しかし、日本においては通信キャリアの利益が優先される傾向があります。

価格競争

通信キャリアの利益が優先された結果、日本のモバイル通信料金は高止まりしています。一方、米国では、SprintおよびT-Mobileが価格競争の先陣を切り、それにAT&T、Verisonが追従しています。そして、日本よりも割高だった米国通信料金は、この1年で日本よりも安いといえる状況になりました。

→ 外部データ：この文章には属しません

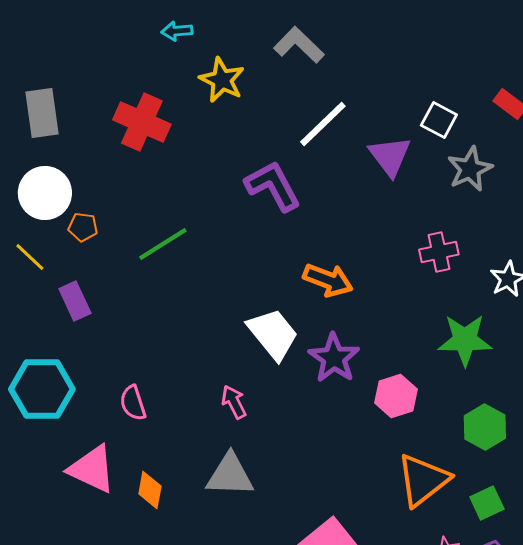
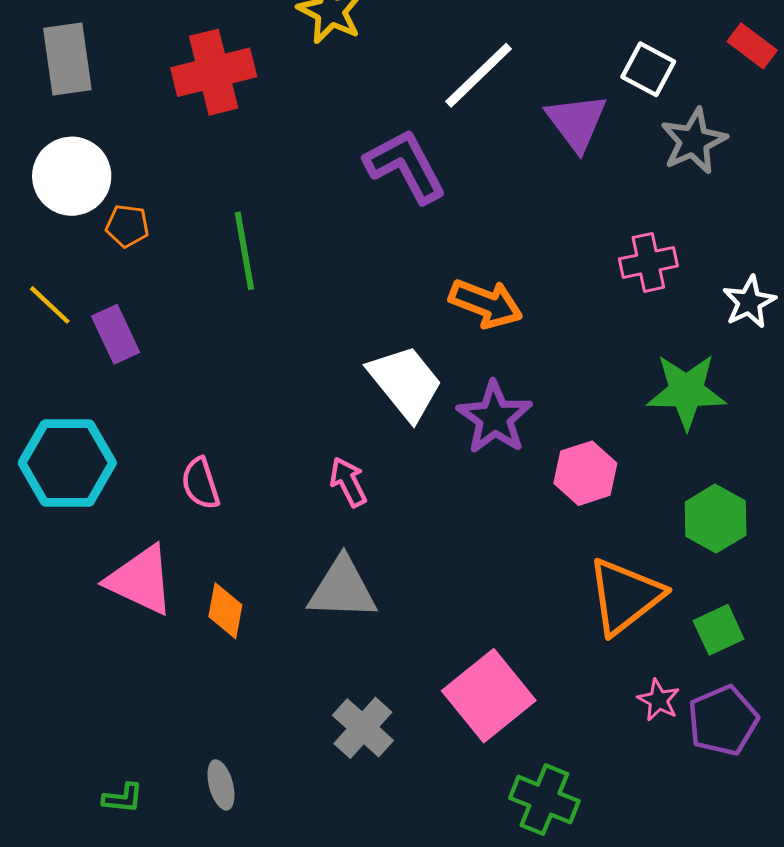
red cross: (142, 122) -> (214, 72), turned -38
green line: (163, 244) -> (244, 251), turned -68
yellow line: (30, 257) -> (50, 305), moved

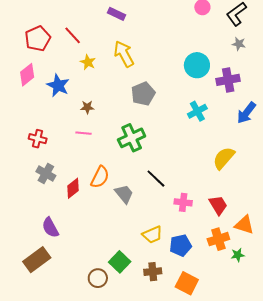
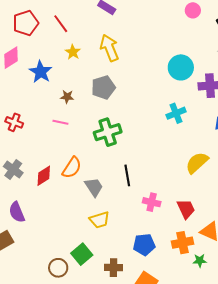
gray pentagon: (143, 94) -> (103, 87), moved
gray cross: (46, 174) -> (13, 170), moved
black line: (156, 179) -> (127, 175), turned 30
yellow trapezoid: (152, 235) -> (99, 220), moved

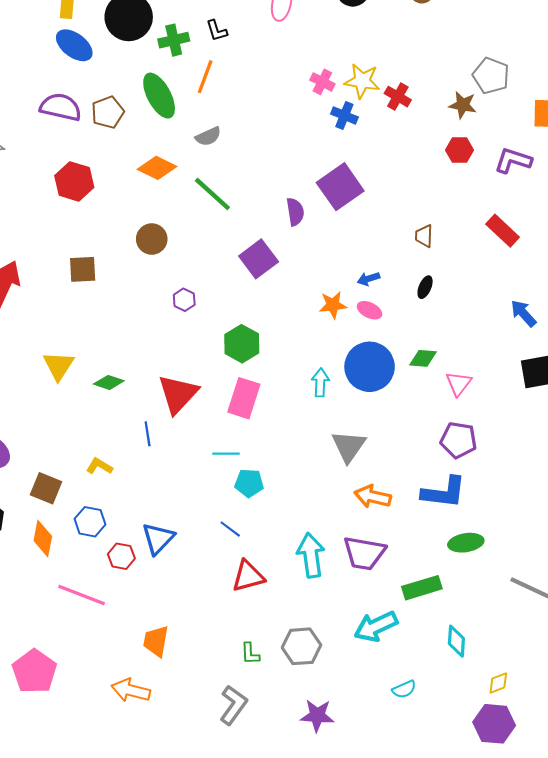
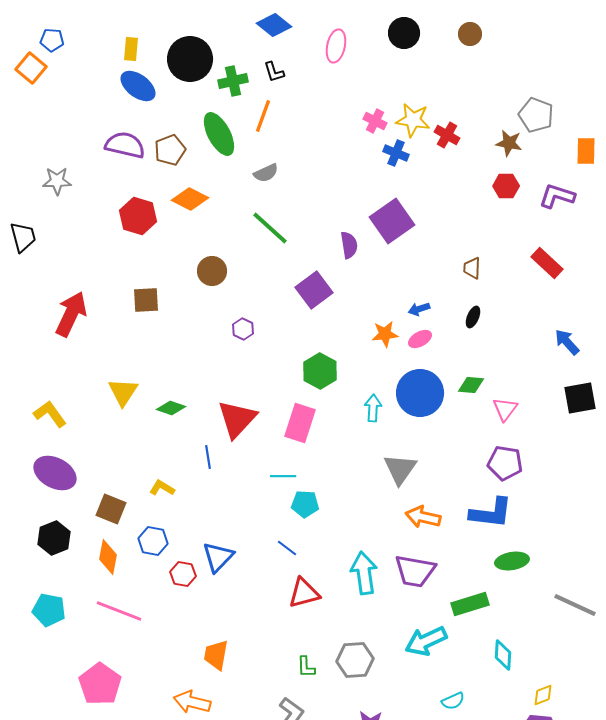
orange diamond: (157, 168) -> (190, 199), moved
pink ellipse: (370, 310) -> (420, 339), turned -55
green hexagon: (242, 344) -> (320, 371), moved
pink line: (82, 595) -> (119, 611), moved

この結果、米国モバイル通信の市場規模は15年ぶりに縮小に転じました。しかし、モバイルによるリッチメディア消費の敷居が下がり、米国モバイルInternetの成長に貢献しているといえます。このような状況を生み出したという意味で、FCCがSprintによるT-mobile買収を拒否した選択は正しかったといえます。つまり、SprintがT-Mobileを買収していた場合、3社が均衡した三すくみ(ナッシュ均衡)に落ち込み、昨年のような価格競争は発生しなかったと思われます。

一方、日本では、三すくみ状況が長く続いており、通信原価が下がっているにもかかわらず、MNO間の大きな価格競争は発生していません(逆説的に、FCCは日本のこのような状況を観察し、SrpintのT-mobile買収を拒否したとも言えます)。価格競争についてはMVNOの成長に期待するところですが、まだそのシェアは全市場の数パーセントであり、日本の通信市場全体に影響を与えるにはまだ時間がかかりそうです。

通信の中立性

海外では、通信の中立性問題が騒がれていますが、その本質は、前記3ステークホルダー(CP、一般ユーザ、通信キャリア)間の利益配分問題であり、パワーゲーム的な要素を持ちます。そして、米国では、通信キャリアよりCP側(Google、Facebook等を含む)の産業規模が大きく、CP側の利益を考慮した政策がとられています。

国内行政

一方、日本のCP産業規模は、通信キャリアよりも小さい状況が続いています(これについては、近い将来に逆転すると思われます)。また、3ステークホルダーの利益は、以下の省庁が代表しています(補足:CPの権利である著作権については、文化庁(文科省)の管轄です):

  • CP:経産省
  • 一般ユーザ:消費者庁(内閣府)
  • 通信キャリア:総務省

そして、本来であれば、通信行政に対しCP・一般ユーザの利益からみた議論が必要です。しかし、縦割り行政の弊害か、活発な議論は存在していません。また、電気通信事業法に対する例外的な運用(帯域制御)についても、通信業界+総務省という形で議論が行われ、CPおよび一般ユーザの利益が十分に反映されないまま運用が行われています。

つまり、通信行政は、すでに通信キャリアの利益のみで議論できる内容ではなく、日本のモバイルInternetをどう発展させていくか、省庁の壁を超えた議論が必要な時期になっていると言えます。

そして、通信キャリアに対する監督についても不十分な状況が続いています。つまり、一般的な課題(高止まりする通信単価、わかりにくい通信プラン等)については、技術に精通していないステークホルダーからの問題提起が可能です。しかし、以下のような技術詳細に対する深い知識が必要な課題については、その識者(技術者)が通信キャリアやメーカにしか存在しません。つまり、CPおよび一般ユーザの利益を代表する技術者が、通信キャリア側と対等に議論をするという状況を作り出すことが必要です:

  • 「通信の最適化」悪用への監視
    • 特定サイト(スピード計測サイト)への通信を優先的に通信させ、ユーザに通信品質を誤認させる
    • 強制的なコンテンツの改変
  • 通信品質の計測
    • 特定キャリアに都合のよい計測方法の排除
    • CP・消費者にとって本当にメリットのある計測方法をキャリアへ強制(その実現コストが高かろうとも、健全な産業育成のために、そのコストを強制)

また、機器メーカ等が、トレンドレポートという形で通信の将来予想を出しています。しかし、それらは機器メーカの上得意客である通信キャリアに都合の良いようにバイアスされていることがあり、内容の精査が必要です。つまり、通信の中立性議論において、機器メーカはほとんどの場合、通信キャリア側の視点で行動します。

まとめ

モバイルInternetは、人々のライフスタイルを代えるだけのインパクトを持つ、大きな産業革命だと言えます。この産業革命を成功させ、日本の国力を拡大するためにも、新しい通信行政が必要になっています。